Gaza recolhe cadáveres e mede destruição
População de Gaza recolhe cadáveres e mede estragos
Moradores retiram corpos soterrados e constatam prejuízos avaliados em US$ 1,4 bi
Ao menos cem mortos são tirados de ruínas sob cheiro de putrefação, e expectativa é que número suba; cenário descrito é de terra arrasada
DA REDAÇÃO
No primeiro dia da trégua unilateral anunciada por Israel, a população da faixa de Gaza foi às ruas para recolher corpos abandonados nas áreas do conflito e medir o estrago causado por três semanas de ataques israelenses.
Pessoas aos prantos recolhiam pedaços de cadáveres enquanto escavadeiras varriam escombros de prédios e casas destruídos na ofensiva, segundo relatos de jornalistas que estão em Gaza.
"Estamos cavando com nossas mãos, e nem sequer sabemos se são pedaços de gente ou de animais, é uma vergonha", disse um médico usando máscara no rosto para amenizar o cheiro de putrefação que paira sobre as áreas mais atingidas.
Pelo menos cem cadáveres haviam sido localizados até o fechamento desta edição, elevando para mais de 1.300 o número de mortos na ofensiva -dos quais ao menos metade é civil. A Cruz Vermelha prevê aumento do balanço de vítimas.
Israel permitiu que alguns feridos saíssem de Gaza para receber tratamento no vizinho Egito e num campo médico israelense na passagem de Erez.

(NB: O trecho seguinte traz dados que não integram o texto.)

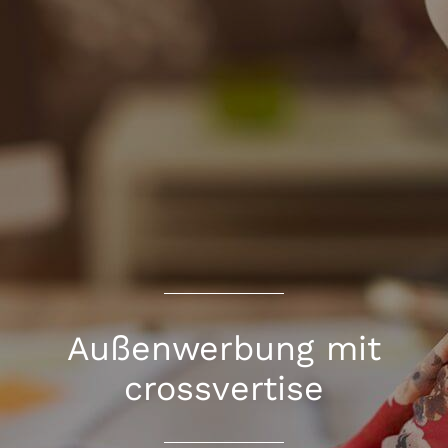
Außenwerbung mit
crossvertise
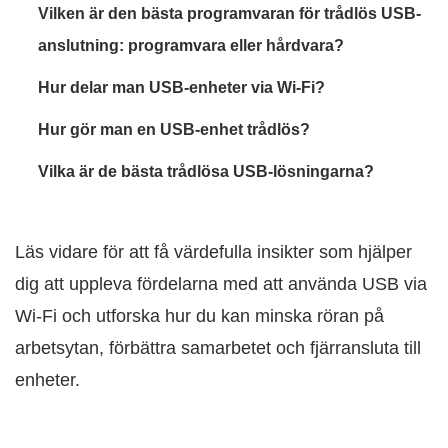
Vilken är den bästa programvaran för trådlös USB-
anslutning: programvara eller hårdvara?
Hur delar man USB-enheter via Wi‑Fi?
Hur gör man en USB-enhet trådlös?
Vilka är de bästa trådlösa USB-lösningarna?
Läs vidare för att få värdefulla insikter som hjälper
dig att uppleva fördelarna med att använda USB via
Wi‑Fi och utforska hur du kan minska röran på
arbetsytan, förbättra samarbetet och fjärransluta till
enheter.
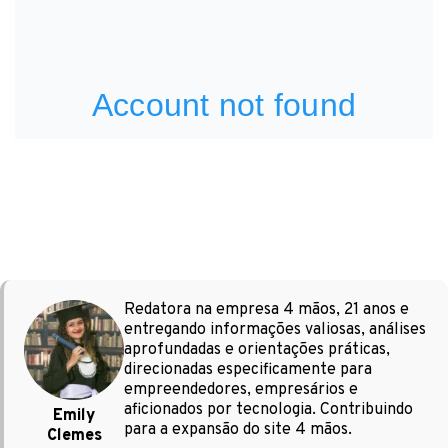
Redatora na empresa 4 mãos, 21 anos e
entregando informações valiosas, análises
aprofundadas e orientações práticas,
direcionadas especificamente para
empreendedores, empresários e
aficionados por tecnologia. Contribuindo
Emily
para a expansão do site 4 mãos.
Clemes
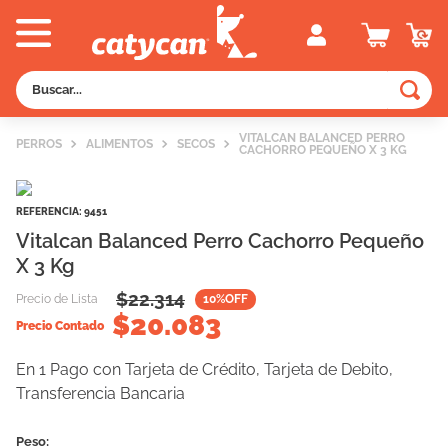
Buscar...
TÉRMINOS MÁS BUSCADOS
VITALCAN BALANCED PERRO
PERROS
ALIMENTOS
SECOS
CACHORRO PEQUEÑO X 3 KG
1
.
old prince
2
.
royal canin
REFERENCIA
:
9451
3
.
excellent
Vitalcan Balanced Perro Cachorro Pequeño
X 3 Kg
4
.
piedras
$
22.314
5
.
vitalcan
Precio de Lista
10
%OFF
$
20.083
Precio Contado
6
.
pedigree
7
.
perros
En 1 Pago con Tarjeta de Crédito, Tarjeta de Debito,
Transferencia Bancaria
8
.
fawna
9
.
eukanuba
Peso:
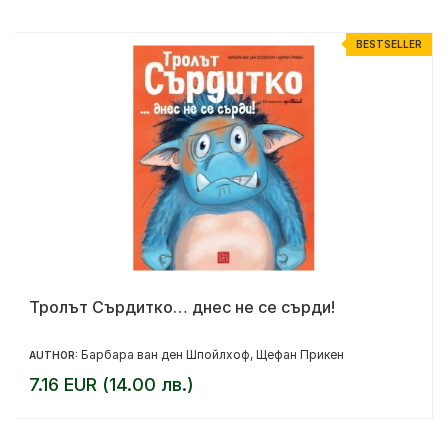
R
BESTSELLER
Тролът Сърдитко… днес не се сърди!
Барбара ван ден Шпойлхоф, Щефан Прикен
AUTHOR:
7.16 EUR (14.00 лв.)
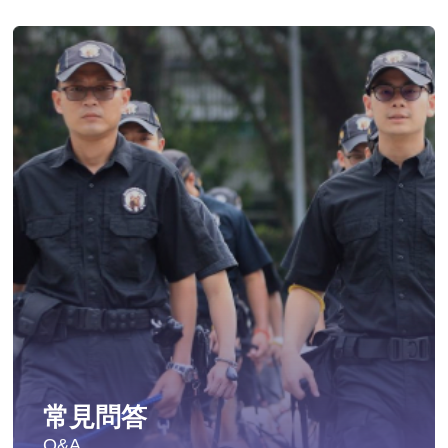
常見問答
Q&A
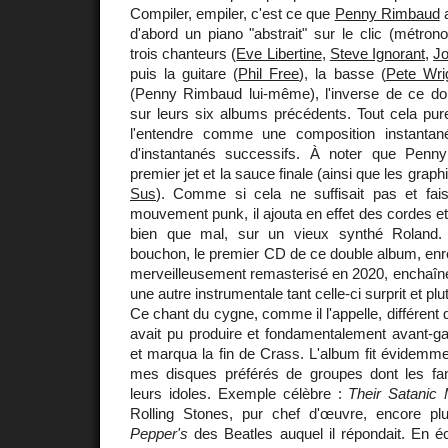
Compiler, empiler, c'est ce que
Penny Rimbaud
a
d'abord un piano "abstrait" sur le clic (métro
trois chanteurs (
Eve Libertine
,
Steve Ignorant
,
Jo
puis la guitare (
Phil Free
), la basse (
Pete Wri
(Penny Rimbaud lui-même), l'inverse de ce dont
sur leurs six albums précédents. Tout cela pur
l'entendre comme une composition instantan
d'instantanés successifs. À noter que Penny
premier jet et la sauce finale (ainsi que les gr
Sus
). Comme si cela ne suffisait pas et fais
mouvement punk, il ajouta en effet des cordes et
bien que mal, sur un vieux synthé Roland. H
bouchon, le premier CD de ce double album, enr
merveilleusement remasterisé en 2020, enchaîne
une autre instrumentale tant celle-ci surprit et pl
Ce chant du cygne, comme il l'appelle, différent 
avait pu produire et fondamentalement avant-ga
et marqua la fin de Crass. L'album fit évidemm
mes disques préférés de groupes dont les fa
leurs idoles. Exemple célèbre :
Their Satanic
Rolling Stones, pur chef d'œuvre, encore pl
Pepper's
des Beatles auquel il répondait. En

Pessoas percorriam amontoados de entulho com sacos de plásticos nas mãos em busca de objetos pessoais como fotos de família, material escolar e utensílios domésticos.
"Só me resta a roupa do corpo", gritava uma mulher no portão de sua casa, que ficou totalmente destruída.

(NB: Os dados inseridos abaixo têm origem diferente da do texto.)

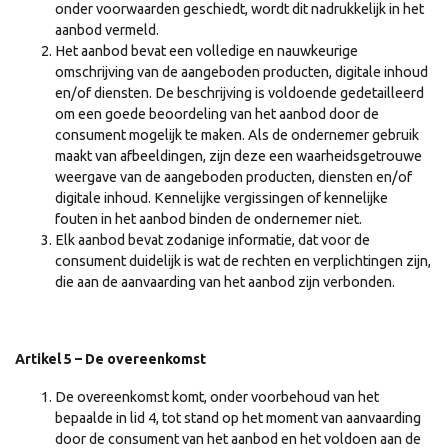
onder voorwaarden geschiedt, wordt dit nadrukkelijk in het
aanbod vermeld.
Het aanbod bevat een volledige en nauwkeurige
omschrijving van de aangeboden producten, digitale inhoud
en/of diensten. De beschrijving is voldoende gedetailleerd
om een goede beoordeling van het aanbod door de
consument mogelijk te maken. Als de ondernemer gebruik
maakt van afbeeldingen, zijn deze een waarheidsgetrouwe
weergave van de aangeboden producten, diensten en/of
digitale inhoud. Kennelijke vergissingen of kennelijke
fouten in het aanbod binden de ondernemer niet.
Elk aanbod bevat zodanige informatie, dat voor de
consument duidelijk is wat de rechten en verplichtingen zijn,
die aan de aanvaarding van het aanbod zijn verbonden.
Artikel 5 – De overeenkomst
De overeenkomst komt, onder voorbehoud van het
bepaalde in lid 4, tot stand op het moment van aanvaarding
door de consument van het aanbod en het voldoen aan de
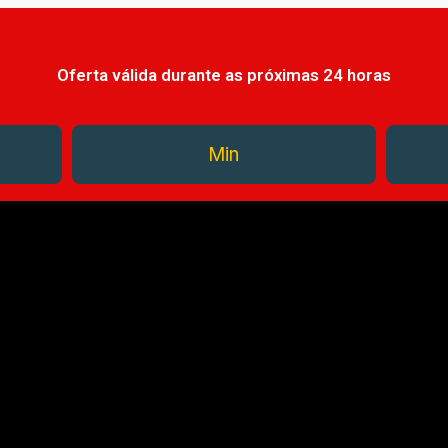
Oferta válida durante as próximas 24 horas
Min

Algumas pessoas, num misto de cinismo e desespero, recolhiam estilhaços de bombas para ser revendidos como alumínio reciclado. "Com esse pedaço aqui posso conseguir US$ 0,25 [cerca de R$ 0,60]", disse um morador, ostentando um resto de míssil.
Prejuízos
As ruas de Gaza, cheias de crateras abertas pelas bombas e repletas de carcaças de carros retorcidas, lembram um cenário de terra arrasada.

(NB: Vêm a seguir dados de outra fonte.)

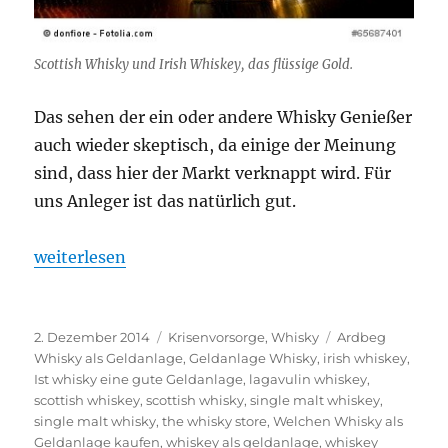
Scottish Whisky und Irish Whiskey, das flüssige Gold.
Das sehen der ein oder andere Whisky Genießer
auch wieder skeptisch, da einige der Meinung
sind, dass hier der Markt verknappt wird. Für
uns Anleger ist das natürlich gut.
„„Irish Whiskey oder Scottish Whisky, welcher tau
weiterlesen
Veröffentlicht
Kategorien
Schlagwörter
2. Dezember 2014
Krisenvorsorge
,
Whisky
Ardbeg
am
Whisky als Geldanlage
,
Geldanlage Whisky
,
irish whiskey
,
Ist whisky eine gute Geldanlage
,
lagavulin whiskey
,
scottish whiskey
,
scottish whisky
,
single malt whiskey
,
single malt whisky
,
the whisky store
,
Welchen Whisky als
Geldanlage kaufen
,
whiskey als geldanlage
,
whiskey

Pelo menos 4.000 casas foram demolidas e 17 mil, danificadas. Os ataques também destruíram 20 mesquitas, 1.500 propriedades comerciais, além dos 16 prédios da Autoridade Nacional Palestina onde funcionava o governo do Hamas.
A ONU diz que 53 de suas instalações em Gaza precisam ser total ou parcialmente reconstruídas.
"Diante de tanta destruição, o material de construção está em falta", diz o dono de uma casa de câmbio que teve a fachada de sua loja danificada.
"Todo mundo em Gaza perdeu, no mínimo, os vidros das janelas de casa", relatava um morador que ontem voltou para seu apartamento, no centro da cidade, após três semanas hospedado por parentes.
Segundo projeção do Escritório Palestino de Estatísticas, o prejuízo material em Gaza supera US$ 1,4 bilhão, agravando a crise econômica que assola a região desde que Israel impôs, há um ano e meio, um cerco para deixar o Hamas isolado -não há previsão de quando o bloqueio será levantado.
Antes mesmo dos ataques, mais de 80% dos 1,5 milhão de habitantes do território já era considerado pobre, e metade da população economicamente ativa não tinha renda fixa.
Os sistemas de energia elétrica e água não voltaram a funcionar plenamente, mas as ruas de Gaza voltaram a ter movimento, e muitos comerciantes abriram suas lojas - mais para avaliar o estrago do que para vender produtos.
Numa demonstração de força, o Hamas encarregou seus homens de voltar a coordenar o trânsito e a patrulhar as ruas de Gaza para prevenir crimes cometidos pelos prisioneiros que fugiram das cadeias destruídas.
Com "Financial Times" e agências internacionais
Texto da Folha de São Paulo, de 19 de janeiro de 2009.